Part philosophical thriller, part love story, August is a compelling novel of power, humanity and desire. Trapped in a car wreck, upside down, bleeding, broken and in pain, Tristan and Grace are staring at death. As they await their fate, with only a glimmer of hope they might be seen and rescued, we discover the stories of their lives, the sequences of events that brought them together and the shocking truth behind the cause of their crash.
August is up for Best Designed Children’s Cover of the Year, Best Designed Young Adult Book and overall Best Designed Cover of the Year. The winners will be announced at a ceremony in Sydney on 17 May.
We asked our august designer a few questions about the process behind this incredible cover.
Where did the inspiration for the design come from?
As I try to do each time, I read the manuscript. The idea offered itself within two pages. So, concept follows content. (But it was the kind of book which I read all the way through.)
August was published for both adults and younger readers. Are there particular design difficulties with such a broad brief?
Yes. The past is a foreign country and young people don’t go there.

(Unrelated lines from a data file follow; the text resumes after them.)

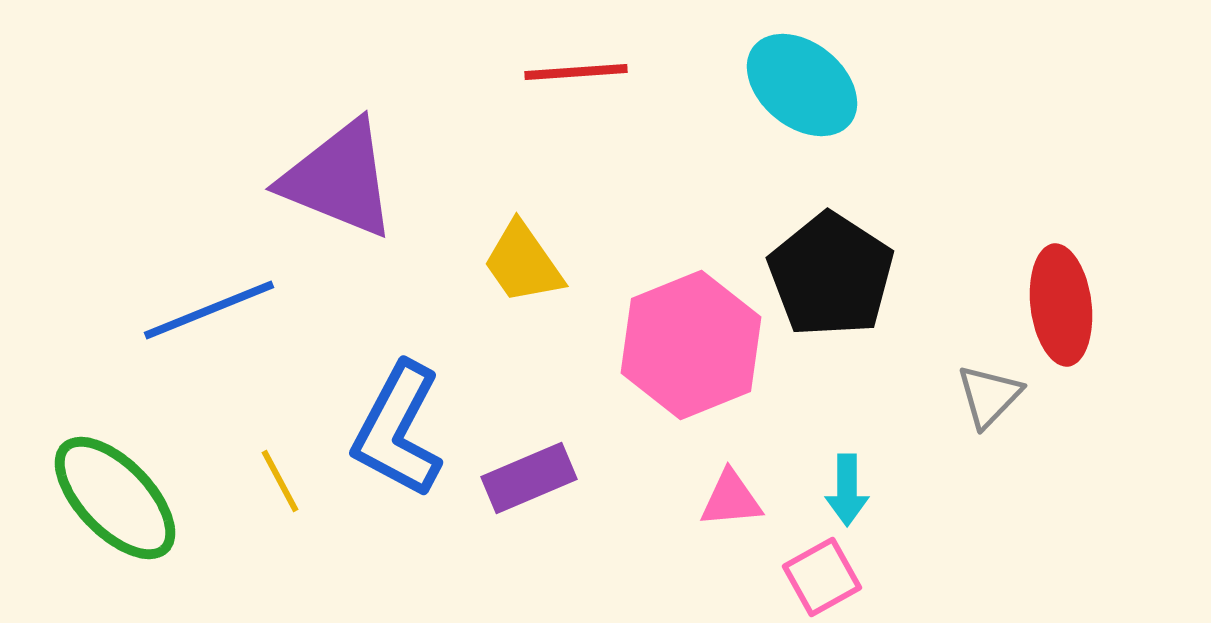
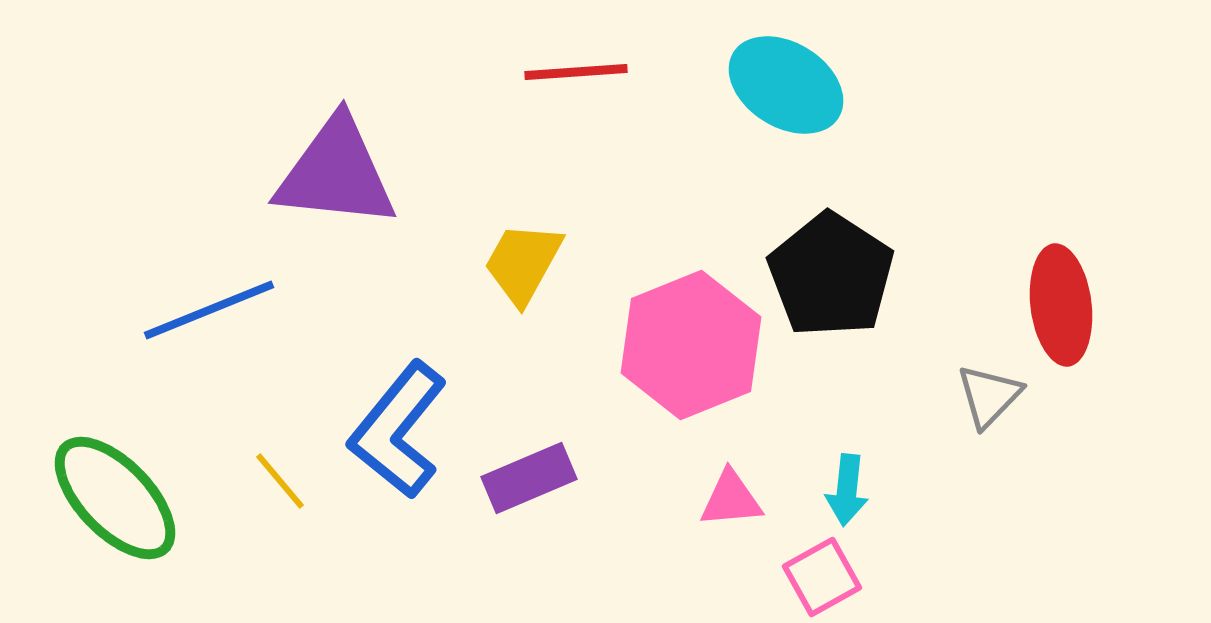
cyan ellipse: moved 16 px left; rotated 7 degrees counterclockwise
purple triangle: moved 3 px left, 6 px up; rotated 16 degrees counterclockwise
yellow trapezoid: rotated 64 degrees clockwise
blue L-shape: rotated 11 degrees clockwise
yellow line: rotated 12 degrees counterclockwise
cyan arrow: rotated 6 degrees clockwise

Let me put it this way: for boomers, Joni Mitchell and Neil Young still seem alluring; for slightly younger folk, they regret their days among the Sex Pistols and Depeche Mode; then we have a long gap with, eventually, even younger folk emoting to Nirvana and various shoegazers; and suddenly it’s entirely hip hop and gangsta rap. I don’t know anyone who listens to Joni and D Mode and Snoop Dogg. But then, again everyone listens to ancient Lenny Cohen, so maybe you just have to go extreme classic.
What do you think of the UK edition of August, which used the same image but turned it upside down, losing the visual pun?
(Slaps head) That’s like Tarte Tatin served with the pastry on top! Sufferin' succotash.
Are your cover designs now influenced by a consideration of how the book will appear in e-format?
Should. But it’s pitiful if we only have eyes for 120 x 150 pixels.